The Future of History

Monday, 24 June 2013

The Rival Poet

I've blogged recently about the Shakespeare Birthplace Trust's peculiar determination to insist that the so-called Cobbe Portrait is of William Shakespeare when it seems so much more likely to have been Sir Walter Raleigh.

If it is Raleigh, then Stratford really is adding insult to injury.  Not only is the Trust's favourite portrait not of Shakespeare: it's of a man he considered a rival!

The Sonnets of William Shakespeare (published in 1609) present us with three shadowy, elusive persons - the Fair Youth, the Dark Lady and the Rival Poet.  The first of these was almost certainly Henry Wriothesley, 3rd Earl of Southampton, who was Shakespeare's youthful and attractive patron in the early 1590s.

The Dark Lady was most likely Jane Davenant, nee Sheppard, with whom both 'W.S.' and 'H.W.' appear to have had a fling at the time (Will would rekindle his affair with the vivacious Jane in about 1605: she gave birth to a son, baptised William, in February 1606).

Which leaves the Rival Poet.  He lurks in the background of Sonnets 78-86, and he certainly made Shakespeare feel uncomfortably jealous.

Sonnet 80 hints at his identity:

O How I faint when I of you do write,
Knowing a better spirit doth use your name,
And in the praise thereof spends all his might,
To make me tongue-tide speaking of your fame.
But since your worth (wide as the Ocean is)
The humble as the proudest sail doth bear,
My saucy barque (inferior far to his)
On your broad main doth wilfully appear.
Your shallowest help will hold me up afloat,
Whilst he upon your soundless deep doth ride,
Or (being wracked) I am a worthless boat,
He of tall building, and of goodly pride.
     Then If he thrive and I be cast away,
     The worst was this, my love was my decay.

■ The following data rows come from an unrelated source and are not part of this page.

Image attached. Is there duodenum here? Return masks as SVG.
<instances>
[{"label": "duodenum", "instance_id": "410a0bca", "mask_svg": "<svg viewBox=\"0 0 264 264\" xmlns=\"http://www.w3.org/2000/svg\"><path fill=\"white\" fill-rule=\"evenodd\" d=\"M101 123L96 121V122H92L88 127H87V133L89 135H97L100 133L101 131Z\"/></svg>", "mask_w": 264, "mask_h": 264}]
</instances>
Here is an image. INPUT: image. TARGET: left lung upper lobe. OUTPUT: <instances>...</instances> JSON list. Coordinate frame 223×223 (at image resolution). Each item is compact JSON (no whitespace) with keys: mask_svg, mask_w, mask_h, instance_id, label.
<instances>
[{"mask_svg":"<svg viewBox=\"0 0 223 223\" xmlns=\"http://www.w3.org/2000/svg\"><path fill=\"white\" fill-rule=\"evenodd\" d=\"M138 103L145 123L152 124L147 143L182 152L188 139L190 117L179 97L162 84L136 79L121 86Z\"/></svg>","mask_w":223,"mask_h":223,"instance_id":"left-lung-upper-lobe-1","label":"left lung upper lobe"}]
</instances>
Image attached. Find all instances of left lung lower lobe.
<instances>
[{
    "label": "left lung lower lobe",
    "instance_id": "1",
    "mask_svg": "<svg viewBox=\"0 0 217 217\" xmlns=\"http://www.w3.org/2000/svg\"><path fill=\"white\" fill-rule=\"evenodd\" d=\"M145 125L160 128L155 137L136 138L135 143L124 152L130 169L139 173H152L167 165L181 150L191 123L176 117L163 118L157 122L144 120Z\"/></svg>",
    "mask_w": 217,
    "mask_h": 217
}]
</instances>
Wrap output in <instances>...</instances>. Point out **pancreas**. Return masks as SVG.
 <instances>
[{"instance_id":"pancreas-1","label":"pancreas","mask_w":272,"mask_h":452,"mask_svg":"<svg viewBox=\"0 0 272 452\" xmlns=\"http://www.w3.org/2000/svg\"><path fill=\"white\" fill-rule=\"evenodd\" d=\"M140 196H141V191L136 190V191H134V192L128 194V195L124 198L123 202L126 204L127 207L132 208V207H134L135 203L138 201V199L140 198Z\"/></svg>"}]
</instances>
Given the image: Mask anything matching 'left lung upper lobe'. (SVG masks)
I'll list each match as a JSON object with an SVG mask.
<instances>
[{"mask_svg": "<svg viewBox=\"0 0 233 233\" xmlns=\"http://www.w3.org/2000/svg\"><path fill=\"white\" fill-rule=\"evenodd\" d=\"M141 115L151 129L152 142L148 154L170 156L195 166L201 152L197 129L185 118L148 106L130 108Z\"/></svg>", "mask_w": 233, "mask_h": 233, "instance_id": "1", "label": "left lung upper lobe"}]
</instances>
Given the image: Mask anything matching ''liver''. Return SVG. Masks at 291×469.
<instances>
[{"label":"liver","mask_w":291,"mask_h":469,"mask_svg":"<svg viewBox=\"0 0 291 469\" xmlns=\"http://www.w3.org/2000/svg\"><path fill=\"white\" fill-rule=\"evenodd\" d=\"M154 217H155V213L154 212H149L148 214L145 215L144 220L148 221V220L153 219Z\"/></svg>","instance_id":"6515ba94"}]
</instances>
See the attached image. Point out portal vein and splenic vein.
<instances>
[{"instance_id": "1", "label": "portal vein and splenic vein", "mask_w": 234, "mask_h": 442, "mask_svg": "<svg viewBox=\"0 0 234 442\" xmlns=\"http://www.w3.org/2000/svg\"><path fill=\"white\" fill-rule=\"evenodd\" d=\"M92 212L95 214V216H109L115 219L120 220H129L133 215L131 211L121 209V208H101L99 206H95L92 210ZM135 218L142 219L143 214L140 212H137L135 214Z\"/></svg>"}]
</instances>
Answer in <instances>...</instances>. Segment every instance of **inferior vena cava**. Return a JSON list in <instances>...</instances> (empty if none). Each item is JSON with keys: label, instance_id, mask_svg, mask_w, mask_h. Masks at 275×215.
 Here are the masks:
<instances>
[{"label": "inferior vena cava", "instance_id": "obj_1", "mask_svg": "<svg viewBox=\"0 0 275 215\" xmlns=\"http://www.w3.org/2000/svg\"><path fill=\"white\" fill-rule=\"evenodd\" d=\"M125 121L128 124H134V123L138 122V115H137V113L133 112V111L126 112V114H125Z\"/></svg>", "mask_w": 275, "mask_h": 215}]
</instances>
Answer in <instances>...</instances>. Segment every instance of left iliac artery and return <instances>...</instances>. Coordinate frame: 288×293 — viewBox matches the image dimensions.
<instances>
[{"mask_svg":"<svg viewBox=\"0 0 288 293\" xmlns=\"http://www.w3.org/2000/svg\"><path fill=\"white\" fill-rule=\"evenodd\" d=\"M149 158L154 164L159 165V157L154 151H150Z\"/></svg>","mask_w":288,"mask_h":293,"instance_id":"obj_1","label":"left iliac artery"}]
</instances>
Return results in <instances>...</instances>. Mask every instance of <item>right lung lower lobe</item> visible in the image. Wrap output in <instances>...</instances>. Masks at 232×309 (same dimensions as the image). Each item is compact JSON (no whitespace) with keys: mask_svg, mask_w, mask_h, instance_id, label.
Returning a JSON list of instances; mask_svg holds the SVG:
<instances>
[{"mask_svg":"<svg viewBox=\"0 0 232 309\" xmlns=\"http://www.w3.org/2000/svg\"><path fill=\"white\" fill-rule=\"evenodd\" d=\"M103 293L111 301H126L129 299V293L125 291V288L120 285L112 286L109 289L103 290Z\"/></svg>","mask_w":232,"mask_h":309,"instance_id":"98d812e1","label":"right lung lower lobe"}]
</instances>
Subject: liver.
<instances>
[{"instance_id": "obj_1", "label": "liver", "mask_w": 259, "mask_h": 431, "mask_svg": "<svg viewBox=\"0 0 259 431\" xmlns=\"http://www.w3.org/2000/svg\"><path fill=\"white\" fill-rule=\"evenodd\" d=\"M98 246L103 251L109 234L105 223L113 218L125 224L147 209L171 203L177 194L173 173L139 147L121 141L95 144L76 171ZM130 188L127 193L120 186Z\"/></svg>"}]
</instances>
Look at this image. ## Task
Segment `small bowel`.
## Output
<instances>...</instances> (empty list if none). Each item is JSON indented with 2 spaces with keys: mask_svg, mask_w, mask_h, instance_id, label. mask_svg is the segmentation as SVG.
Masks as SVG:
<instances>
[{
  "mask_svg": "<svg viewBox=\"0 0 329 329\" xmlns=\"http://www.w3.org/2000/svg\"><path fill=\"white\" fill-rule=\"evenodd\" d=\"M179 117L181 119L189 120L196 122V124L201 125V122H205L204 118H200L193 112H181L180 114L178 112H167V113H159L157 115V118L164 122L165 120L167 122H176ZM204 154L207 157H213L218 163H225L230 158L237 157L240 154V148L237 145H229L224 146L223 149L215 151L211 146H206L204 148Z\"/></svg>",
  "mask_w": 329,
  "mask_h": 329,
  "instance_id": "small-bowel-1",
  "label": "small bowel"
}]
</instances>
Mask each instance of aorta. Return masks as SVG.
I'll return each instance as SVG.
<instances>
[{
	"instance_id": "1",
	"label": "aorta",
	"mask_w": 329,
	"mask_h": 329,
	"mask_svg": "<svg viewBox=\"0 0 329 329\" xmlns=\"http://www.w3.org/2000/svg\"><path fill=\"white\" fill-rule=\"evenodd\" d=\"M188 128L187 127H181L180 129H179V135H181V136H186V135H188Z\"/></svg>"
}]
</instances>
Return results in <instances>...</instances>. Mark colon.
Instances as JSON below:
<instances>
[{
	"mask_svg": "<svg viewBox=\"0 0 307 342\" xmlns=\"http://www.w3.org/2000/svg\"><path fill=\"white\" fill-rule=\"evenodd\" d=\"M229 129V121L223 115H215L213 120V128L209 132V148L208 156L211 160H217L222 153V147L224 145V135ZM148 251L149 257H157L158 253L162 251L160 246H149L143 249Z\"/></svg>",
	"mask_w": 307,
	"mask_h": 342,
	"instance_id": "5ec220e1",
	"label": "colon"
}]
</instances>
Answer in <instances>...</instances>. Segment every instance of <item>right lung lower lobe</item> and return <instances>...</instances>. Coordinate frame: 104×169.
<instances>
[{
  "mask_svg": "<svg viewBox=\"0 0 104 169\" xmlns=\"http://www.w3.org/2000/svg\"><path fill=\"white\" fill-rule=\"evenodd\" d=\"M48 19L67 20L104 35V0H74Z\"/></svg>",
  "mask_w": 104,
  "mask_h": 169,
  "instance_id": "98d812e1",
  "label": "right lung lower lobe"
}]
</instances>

Sir Walter Raleigh had built his reputation on his naval prowess and eagerness to exploit the New World (in 1585, for example, he had organised an expedition to Virginia which resulted in a number of colonists being left - 'cast away' - at Roanoke; I argue in Who Killed William Shakespeare? that young Will himself might have taken part in that epoch-making expedition).  But his position at court had been secured by his willingness to flatter Queen Elizabeth I.  He wrote her fawning poems, in which she was his Cynthia and he was her Ocean (his name sounded like 'Water').

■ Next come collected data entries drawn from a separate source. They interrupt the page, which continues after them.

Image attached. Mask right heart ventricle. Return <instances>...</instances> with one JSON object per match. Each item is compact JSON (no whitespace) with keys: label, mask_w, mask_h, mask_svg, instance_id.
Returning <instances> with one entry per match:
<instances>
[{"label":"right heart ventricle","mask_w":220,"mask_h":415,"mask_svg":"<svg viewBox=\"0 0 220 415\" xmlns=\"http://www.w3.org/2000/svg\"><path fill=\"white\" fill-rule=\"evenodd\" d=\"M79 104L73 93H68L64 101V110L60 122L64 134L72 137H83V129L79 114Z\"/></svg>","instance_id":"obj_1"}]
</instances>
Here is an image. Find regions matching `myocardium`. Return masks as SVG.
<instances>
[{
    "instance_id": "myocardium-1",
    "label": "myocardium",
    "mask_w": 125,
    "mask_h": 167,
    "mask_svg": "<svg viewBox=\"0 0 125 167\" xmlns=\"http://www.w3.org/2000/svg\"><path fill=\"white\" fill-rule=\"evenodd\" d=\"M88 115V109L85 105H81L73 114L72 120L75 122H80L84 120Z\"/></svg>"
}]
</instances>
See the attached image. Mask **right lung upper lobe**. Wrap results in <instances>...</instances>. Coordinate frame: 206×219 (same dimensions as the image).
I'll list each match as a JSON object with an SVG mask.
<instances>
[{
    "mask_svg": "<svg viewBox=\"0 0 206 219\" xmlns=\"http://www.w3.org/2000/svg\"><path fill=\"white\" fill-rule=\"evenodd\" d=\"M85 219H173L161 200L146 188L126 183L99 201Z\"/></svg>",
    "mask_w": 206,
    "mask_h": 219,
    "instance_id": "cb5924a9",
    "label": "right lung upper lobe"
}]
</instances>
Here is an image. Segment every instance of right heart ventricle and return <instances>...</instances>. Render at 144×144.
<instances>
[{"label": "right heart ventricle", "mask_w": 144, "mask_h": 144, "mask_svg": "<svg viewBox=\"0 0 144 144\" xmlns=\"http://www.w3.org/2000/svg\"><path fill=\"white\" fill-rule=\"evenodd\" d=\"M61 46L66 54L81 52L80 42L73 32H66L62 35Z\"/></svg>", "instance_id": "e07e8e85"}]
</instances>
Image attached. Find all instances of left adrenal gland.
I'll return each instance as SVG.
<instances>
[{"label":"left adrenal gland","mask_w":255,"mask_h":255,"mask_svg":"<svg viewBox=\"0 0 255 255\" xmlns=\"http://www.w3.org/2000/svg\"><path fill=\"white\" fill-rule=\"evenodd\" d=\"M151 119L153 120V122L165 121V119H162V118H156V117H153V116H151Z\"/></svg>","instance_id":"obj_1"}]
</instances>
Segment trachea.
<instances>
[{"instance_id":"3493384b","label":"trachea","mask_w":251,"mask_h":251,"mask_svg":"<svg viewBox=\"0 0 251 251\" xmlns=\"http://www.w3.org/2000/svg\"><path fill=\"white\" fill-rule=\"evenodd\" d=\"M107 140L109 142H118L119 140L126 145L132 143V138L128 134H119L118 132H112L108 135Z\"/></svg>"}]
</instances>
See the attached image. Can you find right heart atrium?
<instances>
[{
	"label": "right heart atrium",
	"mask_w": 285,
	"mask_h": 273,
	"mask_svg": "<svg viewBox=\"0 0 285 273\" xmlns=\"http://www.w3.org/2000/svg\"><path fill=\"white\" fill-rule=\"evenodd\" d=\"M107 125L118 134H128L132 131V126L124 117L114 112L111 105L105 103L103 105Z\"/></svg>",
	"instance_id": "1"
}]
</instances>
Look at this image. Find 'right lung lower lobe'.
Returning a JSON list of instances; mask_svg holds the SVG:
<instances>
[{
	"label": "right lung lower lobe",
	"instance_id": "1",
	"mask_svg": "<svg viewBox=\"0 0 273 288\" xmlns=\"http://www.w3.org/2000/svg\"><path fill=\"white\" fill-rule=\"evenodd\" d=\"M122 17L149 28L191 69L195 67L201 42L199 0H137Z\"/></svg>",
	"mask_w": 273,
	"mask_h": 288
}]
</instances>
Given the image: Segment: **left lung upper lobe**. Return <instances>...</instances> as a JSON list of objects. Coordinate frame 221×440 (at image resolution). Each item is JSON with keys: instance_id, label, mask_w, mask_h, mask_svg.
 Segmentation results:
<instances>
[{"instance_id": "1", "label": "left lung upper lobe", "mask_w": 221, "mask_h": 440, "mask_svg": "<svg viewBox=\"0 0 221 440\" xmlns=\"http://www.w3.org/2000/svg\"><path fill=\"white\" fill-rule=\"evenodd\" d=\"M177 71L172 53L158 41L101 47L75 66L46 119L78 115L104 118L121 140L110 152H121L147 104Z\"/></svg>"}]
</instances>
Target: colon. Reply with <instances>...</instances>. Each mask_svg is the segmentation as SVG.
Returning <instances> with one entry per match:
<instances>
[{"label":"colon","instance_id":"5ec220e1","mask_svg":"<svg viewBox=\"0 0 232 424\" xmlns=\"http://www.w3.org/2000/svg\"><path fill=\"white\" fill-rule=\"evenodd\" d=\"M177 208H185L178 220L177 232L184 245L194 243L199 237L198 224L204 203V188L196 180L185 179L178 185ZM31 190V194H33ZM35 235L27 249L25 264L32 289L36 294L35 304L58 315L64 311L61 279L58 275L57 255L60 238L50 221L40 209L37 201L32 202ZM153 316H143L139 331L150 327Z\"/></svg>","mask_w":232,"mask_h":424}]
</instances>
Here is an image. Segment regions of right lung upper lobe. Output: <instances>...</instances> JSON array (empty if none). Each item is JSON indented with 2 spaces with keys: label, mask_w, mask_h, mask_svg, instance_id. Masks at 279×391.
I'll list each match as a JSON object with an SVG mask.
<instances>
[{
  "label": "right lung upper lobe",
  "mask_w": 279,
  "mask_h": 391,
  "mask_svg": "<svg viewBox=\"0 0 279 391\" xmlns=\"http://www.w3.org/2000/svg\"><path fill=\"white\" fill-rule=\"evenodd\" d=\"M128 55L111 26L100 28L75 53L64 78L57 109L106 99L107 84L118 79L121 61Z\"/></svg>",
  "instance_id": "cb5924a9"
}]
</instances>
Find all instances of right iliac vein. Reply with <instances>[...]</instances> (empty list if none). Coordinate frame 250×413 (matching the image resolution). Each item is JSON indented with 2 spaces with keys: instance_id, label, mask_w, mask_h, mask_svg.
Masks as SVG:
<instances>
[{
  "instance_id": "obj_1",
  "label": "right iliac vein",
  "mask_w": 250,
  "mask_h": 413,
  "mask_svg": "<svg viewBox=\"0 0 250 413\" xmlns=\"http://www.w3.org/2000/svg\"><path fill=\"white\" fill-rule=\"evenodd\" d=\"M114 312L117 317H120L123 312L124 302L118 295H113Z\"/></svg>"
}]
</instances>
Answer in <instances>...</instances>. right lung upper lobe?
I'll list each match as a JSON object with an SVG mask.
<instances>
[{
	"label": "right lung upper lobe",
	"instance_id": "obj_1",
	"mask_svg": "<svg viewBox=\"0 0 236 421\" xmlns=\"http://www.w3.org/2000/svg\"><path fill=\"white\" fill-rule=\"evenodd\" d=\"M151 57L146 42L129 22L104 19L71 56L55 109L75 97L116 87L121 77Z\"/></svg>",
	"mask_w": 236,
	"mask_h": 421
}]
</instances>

Raleigh fell from grace when he married one of the Queen's ladies-in-waiting, Elizabeth - 'Bess' - Throckmorton, who was in fact related to Shakespeare by marriage.  Few monarchs were as vain as Queen Elizabeth I, who expected her courtiers only to have eyes for her, and for marrying without her permission, Sir Walter and Bess Raleigh were both imprisoned.

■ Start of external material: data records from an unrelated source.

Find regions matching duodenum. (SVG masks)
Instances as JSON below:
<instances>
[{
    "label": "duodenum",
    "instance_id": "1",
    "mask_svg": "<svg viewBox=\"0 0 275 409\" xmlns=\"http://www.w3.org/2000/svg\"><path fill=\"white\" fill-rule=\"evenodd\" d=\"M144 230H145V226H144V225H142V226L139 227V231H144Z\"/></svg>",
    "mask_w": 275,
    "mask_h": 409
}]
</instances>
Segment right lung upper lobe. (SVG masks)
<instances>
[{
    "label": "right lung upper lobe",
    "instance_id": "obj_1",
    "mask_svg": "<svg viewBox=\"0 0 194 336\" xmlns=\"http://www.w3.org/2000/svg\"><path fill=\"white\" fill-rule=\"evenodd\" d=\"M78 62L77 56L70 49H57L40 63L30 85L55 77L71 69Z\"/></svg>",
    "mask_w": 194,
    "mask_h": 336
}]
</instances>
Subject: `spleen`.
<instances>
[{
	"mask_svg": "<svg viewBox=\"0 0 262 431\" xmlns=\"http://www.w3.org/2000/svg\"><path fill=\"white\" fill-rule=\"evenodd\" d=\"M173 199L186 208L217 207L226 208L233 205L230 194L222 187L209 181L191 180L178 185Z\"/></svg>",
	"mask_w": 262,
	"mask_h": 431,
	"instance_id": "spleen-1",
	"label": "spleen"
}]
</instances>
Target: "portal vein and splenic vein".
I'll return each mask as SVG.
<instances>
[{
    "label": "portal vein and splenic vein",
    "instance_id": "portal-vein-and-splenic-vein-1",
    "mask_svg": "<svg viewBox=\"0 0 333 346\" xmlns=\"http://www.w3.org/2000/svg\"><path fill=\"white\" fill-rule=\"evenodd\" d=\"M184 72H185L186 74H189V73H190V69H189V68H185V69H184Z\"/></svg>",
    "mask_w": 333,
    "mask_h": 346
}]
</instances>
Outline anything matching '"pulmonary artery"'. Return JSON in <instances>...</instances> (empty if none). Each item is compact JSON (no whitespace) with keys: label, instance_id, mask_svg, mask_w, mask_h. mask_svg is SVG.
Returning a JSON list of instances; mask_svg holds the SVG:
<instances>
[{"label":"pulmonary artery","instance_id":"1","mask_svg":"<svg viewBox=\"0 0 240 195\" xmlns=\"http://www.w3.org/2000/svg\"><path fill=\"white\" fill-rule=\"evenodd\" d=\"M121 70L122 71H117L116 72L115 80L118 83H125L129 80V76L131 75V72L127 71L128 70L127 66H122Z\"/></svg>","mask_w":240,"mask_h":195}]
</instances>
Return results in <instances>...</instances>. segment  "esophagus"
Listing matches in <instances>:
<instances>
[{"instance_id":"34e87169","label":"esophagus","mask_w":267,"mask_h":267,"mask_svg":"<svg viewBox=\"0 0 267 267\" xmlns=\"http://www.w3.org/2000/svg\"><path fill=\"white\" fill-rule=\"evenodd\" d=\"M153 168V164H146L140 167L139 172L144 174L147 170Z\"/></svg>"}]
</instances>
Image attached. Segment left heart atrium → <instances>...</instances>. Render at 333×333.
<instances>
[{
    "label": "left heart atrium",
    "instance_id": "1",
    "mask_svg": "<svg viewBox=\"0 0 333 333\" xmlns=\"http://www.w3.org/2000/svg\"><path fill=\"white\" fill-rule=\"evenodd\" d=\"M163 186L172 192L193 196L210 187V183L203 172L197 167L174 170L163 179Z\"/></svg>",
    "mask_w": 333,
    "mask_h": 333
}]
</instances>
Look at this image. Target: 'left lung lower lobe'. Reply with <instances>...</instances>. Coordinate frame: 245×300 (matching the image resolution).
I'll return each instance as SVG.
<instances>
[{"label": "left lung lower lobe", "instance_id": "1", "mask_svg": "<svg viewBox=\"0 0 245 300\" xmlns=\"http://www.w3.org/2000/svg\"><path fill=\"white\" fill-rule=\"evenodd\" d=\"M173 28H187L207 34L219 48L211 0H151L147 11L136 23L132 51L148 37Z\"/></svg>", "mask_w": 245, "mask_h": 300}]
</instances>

Sir Walter settled on his Sherborne Estate in Dorset, where he set about rebuilding the lodge (making it four storeys high) and gathered around him a group of free-thinking poets and intellectuals - the infamous 'School of Night'.  These are hinted at in Shakespeare's 86th Sonnet:

Was it the proud full sail of his great verse,
Bound for the prize of (all too precious) you,
That did my ripe thoughts in my brain inhearse,
Making their tomb the womb wherein they grew?
Was it his spirit, by spirits taught to write,
Above a mortal pitch, that struck me dead?
No, neither he, nor his compeers by night
Giving him aid, my verse astonished ...

The maritime imagery gives the game away - as do the references to the Rival Poet's pride (Raleigh was described by his contemporaries as 'damnable proud'), to his 'compeers by night', his 'tall building' and his pseudonym 'Ocean'.

The Rival Poet of the Sonnets was Sir Walter Raleigh.  And now, the custodians of Shakespeare's memory in Stratford-upon-Avon are trying to pass off a portrait of Shakespeare's rival poet as if it were the Bard himself!  He must be turning in his grave (the parts of him which are actually in his grave, that is).